Media Watch

Hate-Filled Column Tarnished Group's Name

Letters to the Editor
Atlanta Journal-Constitution

To the Editor:

Michelle Malkin’s hate-filled conspiracy theories about the Anti-Defamation League are so divorced from reality that it’s hard to fathom how her most recent column found its way into The Atlanta Journal-Constitution (“ADL, antifa and Koch equal a toxic anti-Trump league,” Oct. 3). In dismissing this storied, 106-year old civil rights organization — one with deep roots in Atlanta — as “a joke,” Malkin engages in a smear campaign that uses false and long-discredited claims about our organization that nonetheless require refutation.

No, ADL is not a partisan organization. We are not working in concert with leftist groups, nor are we perpetuating hate against political opponents (we are nonpartisan and do not have political opponents). No, we do not lie in bed with violent antifa extremists (in fact, we have issued background reports on Antifa).

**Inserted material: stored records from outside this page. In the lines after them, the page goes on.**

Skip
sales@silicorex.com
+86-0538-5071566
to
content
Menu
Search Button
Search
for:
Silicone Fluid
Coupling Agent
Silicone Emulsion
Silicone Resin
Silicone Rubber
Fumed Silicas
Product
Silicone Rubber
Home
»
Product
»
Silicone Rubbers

And no, our CEO has not taken funds from George Soros (Malkin is toying with common anti-Semitic tropes here). And, no, the white supremacist march in Charlottesville was not used by ADL to fuel a “witch hunt against conservatives.” This claim, like so many others in her piece, is completely devoid of fact.

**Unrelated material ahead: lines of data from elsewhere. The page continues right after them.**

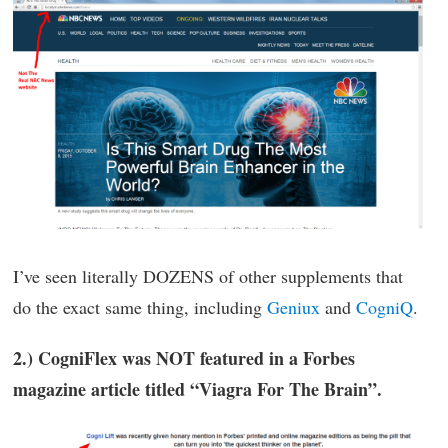
I’ve seen literally DOZENS of other supplements that
do the exact same thing, including
Geniux
and
CogniQ
.
2.) CogniFlex was NOT featured in a Forbes
magazine article titled “Viagra For The Brain”.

Anyone familiar with our work will tell you a much different, real story: How we exposed hate groups who marched in Charlottesville, how we have been on the front lines in finding and stopping hateful extremists from carrying out violent attacks against Jews and other minorities, how we have advocated for hate crime legislation, and how we have brought meaningful educational programs such as No Place for Hate and the A World of Difference Institute into schools across Atlanta and the region. This is the good work we will continue to do, no matter what the haters and bigots say.